Coe and Stone, pp. 130-35. OR Coe and Stone, Reading, pp. 130-35.

Four or more authors

First note:  Lynn Hunt et al., The Making of the West: Peoples and Cultures (Boston: Bedford, 2001), p. 541.

Hunt et al., pp. 542-5. OR Hunt et al., Making, pp. 542-5.   [etc, below]

Online book

First note:  Heinz Kramer, A Changing Turkey: The Challenge to Europe and the United States (Washington, DC: Brookings Press, 2000), p. 85, http://brookings.nap.edu/books/0815750234/html/index.html.

Unknown author

First note:  The Men’s League Handbook on Women’s Suffrage (London, 1912), p. 23.

Edited work without an author

First note:  Jack Beatty (ed.), Colossus: How the Corporation Changed America (New York: Broadway Books, 2001), p. 127.

Edited work with an author

First note:  Ted Poston, A First Draft of History, ed.

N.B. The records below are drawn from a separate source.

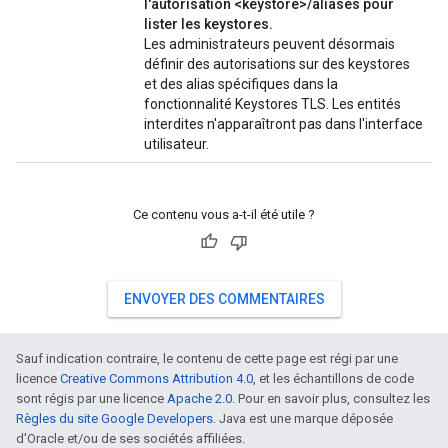
l'autorisation <keystore>/aliases pour
lister les keystores.
Les administrateurs peuvent désormais
définir des autorisations sur des keystores
et des alias spécifiques dans la
fonctionnalité Keystores TLS. Les entités
interdites n'apparaîtront pas dans l'interface
utilisateur.
Ce contenu vous a-t-il été utile ?
ENVOYER DES COMMENTAIRES
Sauf indication contraire, le contenu de cette page est régi par une
licence
Creative Commons Attribution 4.0
, et les échantillons de code
sont régis par une licence
Apache 2.0
. Pour en savoir plus, consultez les
Règles du site Google Developers
. Java est une marque déposée
d'Oracle et/ou de ses sociétés affiliées.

Kathleen A. Hauke (Athens: University of Georgia Press, 2000), p. 46.

Translated work

First note:  Tonino Guerra, Abandoned Places, trans. Adria Bernardi (Barcelona: Guernica, 1999), p. 71.

Edition other than the first

First note:  Andrew F. Rolle, California: A History, 5th ed. (Wheeling, IL: Harlan Davidson, 1998), p. 243.

Volume in a multivolume work

First note:  James M. McPherson, Ordeal by Fire, vol. 2, The Civil War (New York: McGraw-Hill, 1993), p. 205.

Work in an anthology or Article in a collection

First note:  Zora Neale Hurston, ‘From Dust Tracks on a Road,’ in The Norton Book of American Autobiography, ed. Jay Parini (New York: Norton, 1999), pp. 333-43.

Letter in a published collection

First note:  Thomas Gainsborough to Elizabeth Rasse, 1753, in The Letters of Thomas Gainsborough, ed. John Hayes (New Haven: Yale University Press, 2001), p. 5.

Line references from Shakespeare and early modern drama 

Should be given as follows: 1.3.44-46; 2.4.280-86 and NOT I.iii.44-46; II.iv.280-86.

Work in a series

First note:  R. Keith Schoppa, The Columbia Guide to Modern Chinese HistoryColumbia Guides to Asian History (New York: Columbia University Press, 2000), pp. 256-58.

Encyclopedia or dictionary entry

Encyclopaedia Britannica, 15th ed., s.v. ‘Monroe Doctrine.’

Article in a journal

First note:  Jonathan Zimmerman, ‘Ethnicity and the History Wars in the 1920s,’ Journal of American History 87, 1 (2000): pp. 92-111.

Journal article published online (If the article is paginated, give a page number in the note and a page range in the bibliography).

First note:  Linda Belau, ‘Trauma and the Material Signifier,’ Postmodern Culture 11, no. 2 (2001): par. 6, http://www.iath.virginia.edu/pmc/text-only/issue.101/11.2belau.txt.

Book review

First note:  Nancy Gabin, review of The Other Feminists: Activists in the Liberal Establishment, by Susan M. Hartman, Journal of Women’s History 12, 3 (2000): p. 230.

Unpublished dissertation

First note:  Stephanie Lynn Budin, The Origins of Aphrodite (PhD diss., University of Pennsylvania, 2000), pp. 301-2.

Video or DVD

First note:  The Secret of Roan Inish, DVD, directed by John Sayles (1993; Culver City, CA: Columbia Tristar Home Video, 2000).

Source quoted in another source

First note:  Adam Smith, The Wealth of Nations (New York: Random House, 1965), p. 11, cit. in Mark Skousen, The Making of Modern Economics: The Lives and the Ideas of the Great Thinkers (Armonk, NY: M. E. Sharpe, 2001), p. 15.